In courtroom cases involving gay-bashings and murders of LGBT individuals, defense attorneys often trot out “gay panic” or “trans panic” to justify their clients’ actions.
The typical scenario goes something like this: allegedly straight dude is at a bar, gay guy flirts with him, allegedly straight guy meets the gay guy in a parking lot and roughs him up, sometimes severely. Sometimes fatally.
It’s an appalling defense strategy that gives a big thumbs-up to bigotry and shifts blame to the victim. It has often overshadowed other motives that a criminal had for assaulting or killing an LGBT person, including drugs, money, or sex.
In fact, “gay panic” is so appalling that it’s been outlawed as a defense in California. If the American Bar Association has its way, “gay panic” will be outlawed in other places, too, just as “gay cure” torture is being prohibited state by state.
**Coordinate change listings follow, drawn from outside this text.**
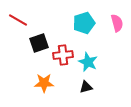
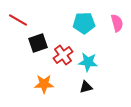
cyan pentagon: rotated 15 degrees clockwise
black square: moved 1 px left
red cross: rotated 30 degrees counterclockwise
cyan star: rotated 18 degrees counterclockwise
orange star: moved 1 px down
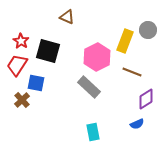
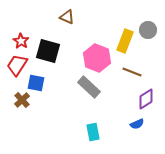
pink hexagon: moved 1 px down; rotated 12 degrees counterclockwise
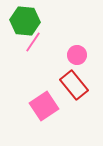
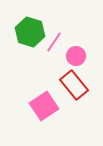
green hexagon: moved 5 px right, 11 px down; rotated 12 degrees clockwise
pink line: moved 21 px right
pink circle: moved 1 px left, 1 px down
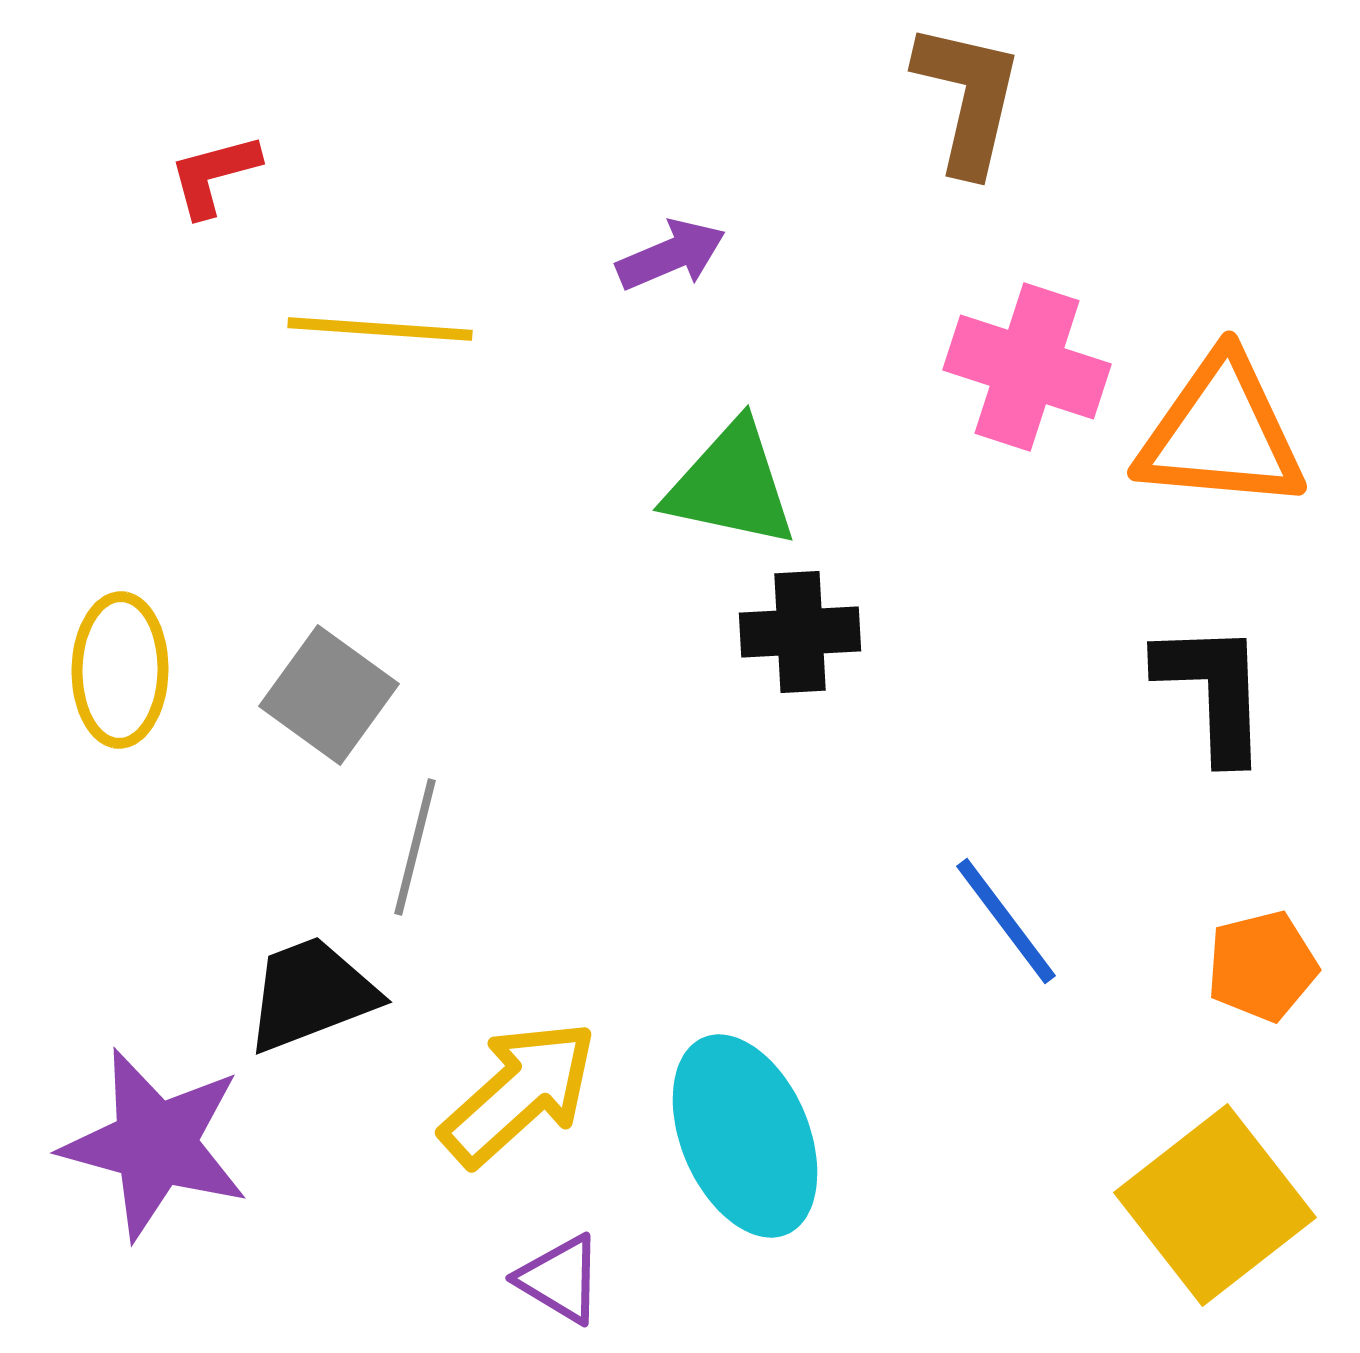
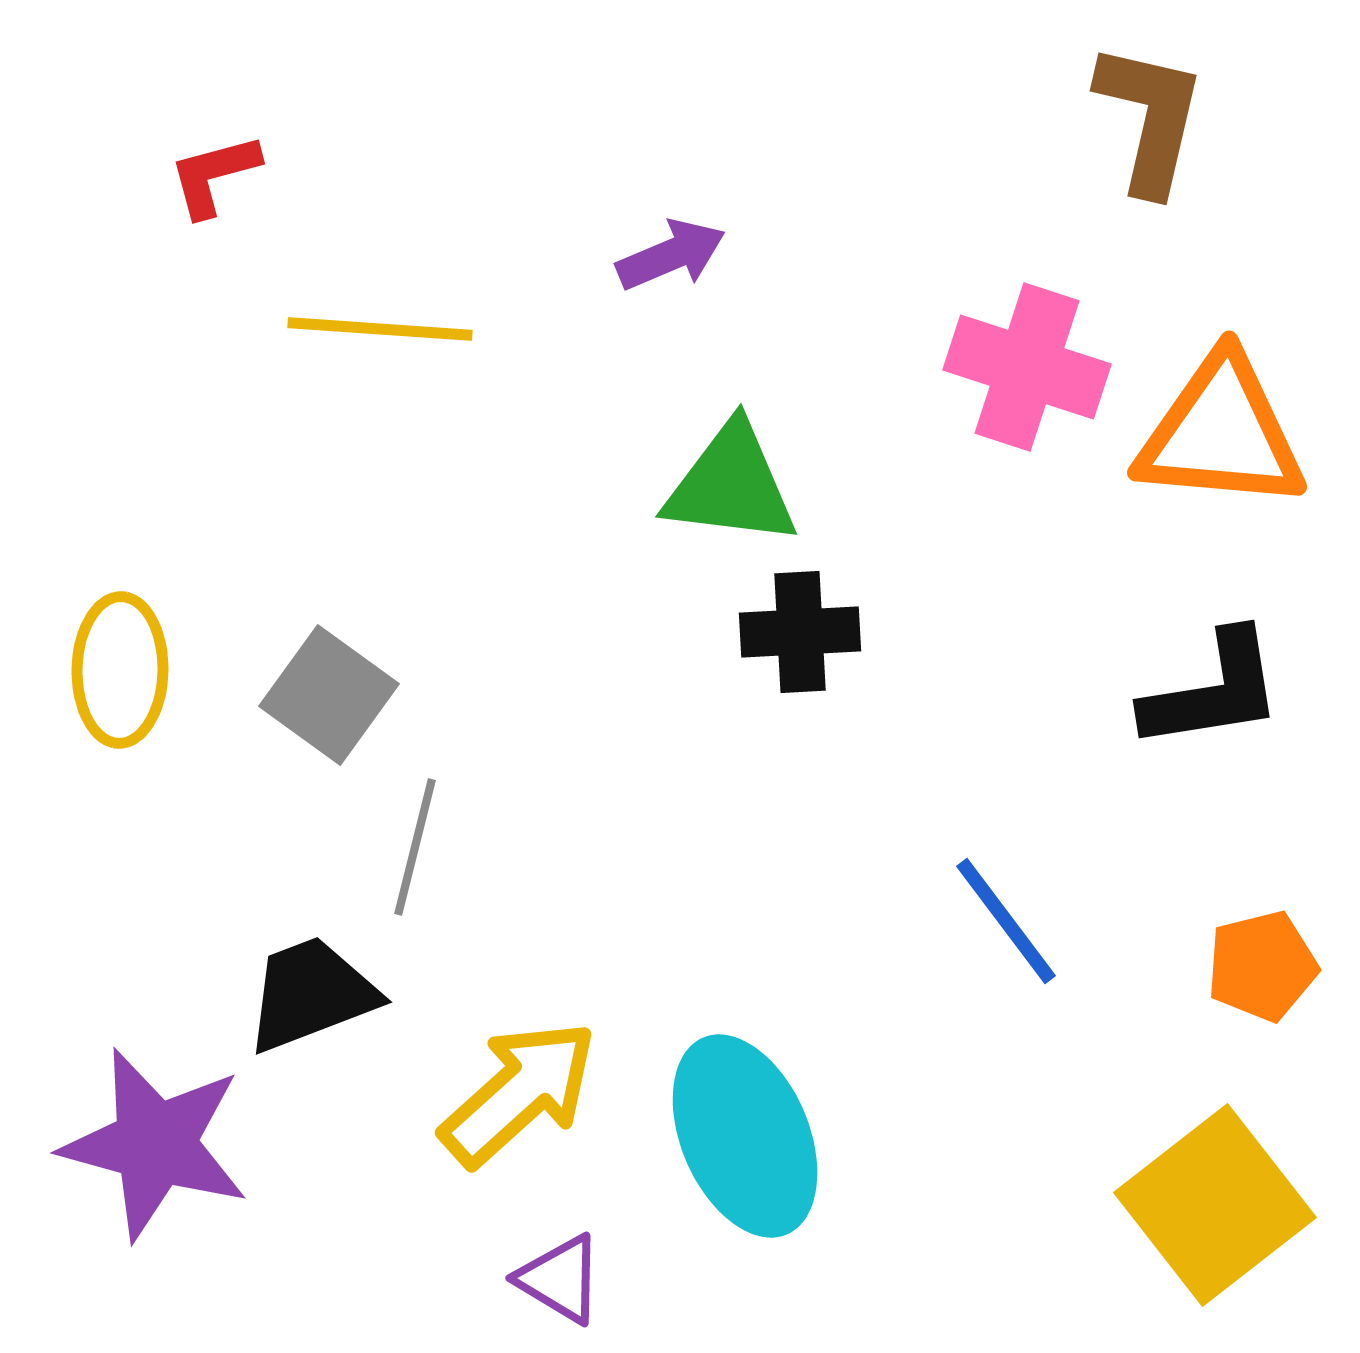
brown L-shape: moved 182 px right, 20 px down
green triangle: rotated 5 degrees counterclockwise
black L-shape: rotated 83 degrees clockwise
However, that hasn’t deterred Volkswagen from using a similar, “diesel panic” defense to justify equipping more than 11 million vehicles with software capable of cheating on emissions tests. In a statement issued yesterday about the Dieselgate investigation, the automaker said:
The information that has been screened to date has largely explained the origin and development of the nitrogen oxide issue. It proves not to have been a one-time error, but rather a chain of errors that were allowed to happen. The starting point was a strategic decision to launch a large-scale promotion of diesel vehicles in the United States in 2005. Initially, it proved impossible to have the EA 189 engine meet by legal means the stricter nitrogen oxide requirements in the United States within the required timeframe and budget. This led to the incorporation of software that adjusted nitrogen oxide emission levels according to whether vehicles were on the road or being tested. Later, when an effective technical process was available to reduce NOx emissions, it was not employed to the full extent possible. On the contrary, the software in question allowed the exhaust gas treatment additive “AdBlue” to be injected in variable amounts such that the NOx values were particularly low when vehicles were in the test bay, but significantly higher when vehicles were on the road. [emphasis ours]
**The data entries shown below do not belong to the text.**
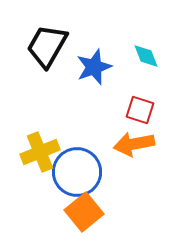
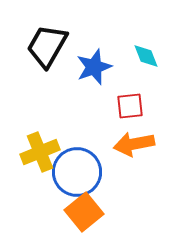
red square: moved 10 px left, 4 px up; rotated 24 degrees counterclockwise
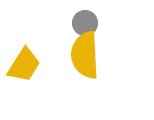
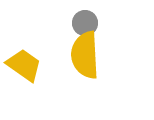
yellow trapezoid: rotated 87 degrees counterclockwise
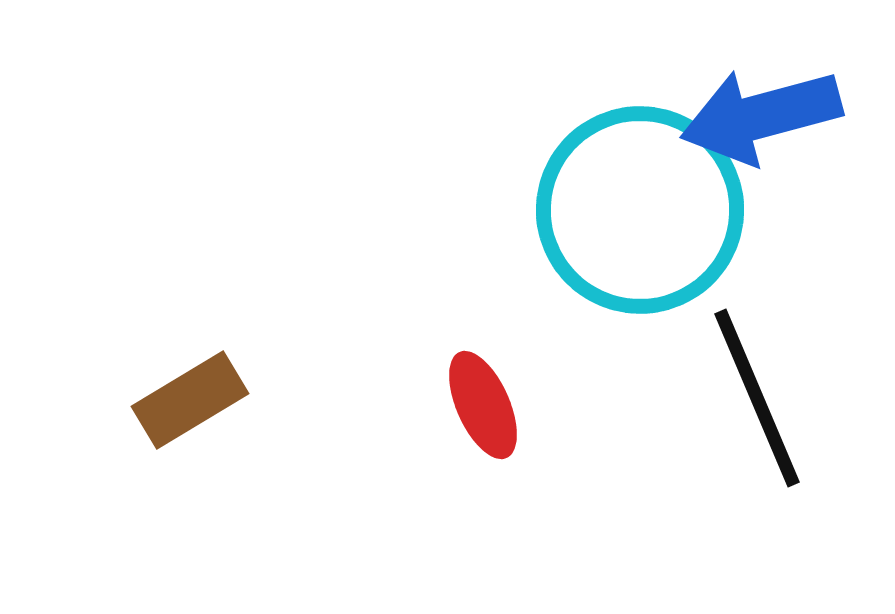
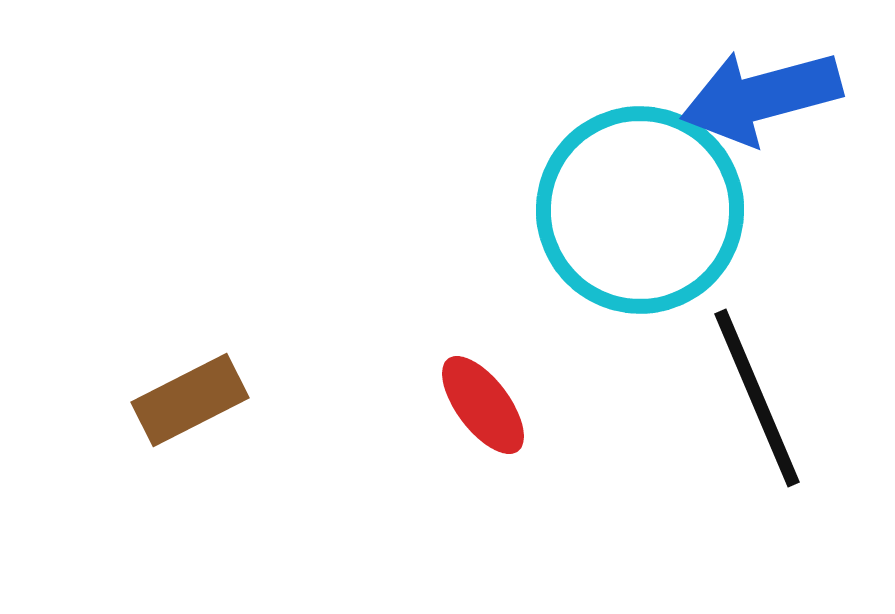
blue arrow: moved 19 px up
brown rectangle: rotated 4 degrees clockwise
red ellipse: rotated 13 degrees counterclockwise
There are at least two ways of reading that.
You could say that Volkswagen is simply trying to identify the start of the problem. And that very well may be the company’s intention.
But it seems more accurate to say that Volkswagen is trying to justify its engineers’ development of illegal software. Note that Volkswagen doesn’t call what those people did “wrongdoing” or “breaking the law”, but rather an “issue” and an “error”. In fact, in this retelling of the tale, there’s no real admission of guilt on Volkswagen’s part.
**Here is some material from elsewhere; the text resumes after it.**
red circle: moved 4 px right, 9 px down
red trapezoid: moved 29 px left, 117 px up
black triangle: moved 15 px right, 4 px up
True, Volkswagen board chair Hans Dieter Pötsch goes on to say that “No business transaction justifies overstepping legal and ethical bounds”. But a couple of paragraphs later, the company bemoans the fact that EPA regulations are too strict to allow the automaker to use the same diesel fix in the U.S. as it’s done elsewhere:
Due to far stricter nitrogen oxide limits in the United States, it is a greater technical challenge to retrofit the vehicles such that all applicable emissions limits can be met with one and the same emissions strategy. To this end, Volkswagen is cooperating closely with the United States Environmental Protection Agency (EPA) and the California Air Resources Board (CARB). The solution designed for North America will be presented as soon as it has been approved by the responsible authorities.
The use of the word “far” in that first sentence says volumes.
Volkswagen may have admitted guilt, but it’s shifted the blame for its actions to the U.S. Instead of saying, “We screwed up, we got greedy”, Volkswagen claims that it suffered from “diesel panic”: a temporary insanity, a momentary freak-out caused by an unwelcome proposition.
Now VW is saying that there are far fewer cars affected by the bogus software. Quite frankly, if VW said the sun rose in the east, I would have a hard time believing them.
Actually, that “fewer cars” statement only applies to the 800,000 vehicles the company had identified with higher than expected CO2 emissions. VW says it re-tested and found that only around 30,000 suffer from the problem, and it’s not software related.
The software issue still stands, so far as I know. It affects 11 million 2.0-liter and smaller engine vehicles affected worldwide, plus around 85,000 vehicles with 3.0-liter engines.
But yes, all in all, I think it’s a smart idea to view ANYTHING coming from VW pretty critically right now. That’s not because the company is prone to lie, but because it’s trying to polish its image, which can mean fudging the truth and glossing over details.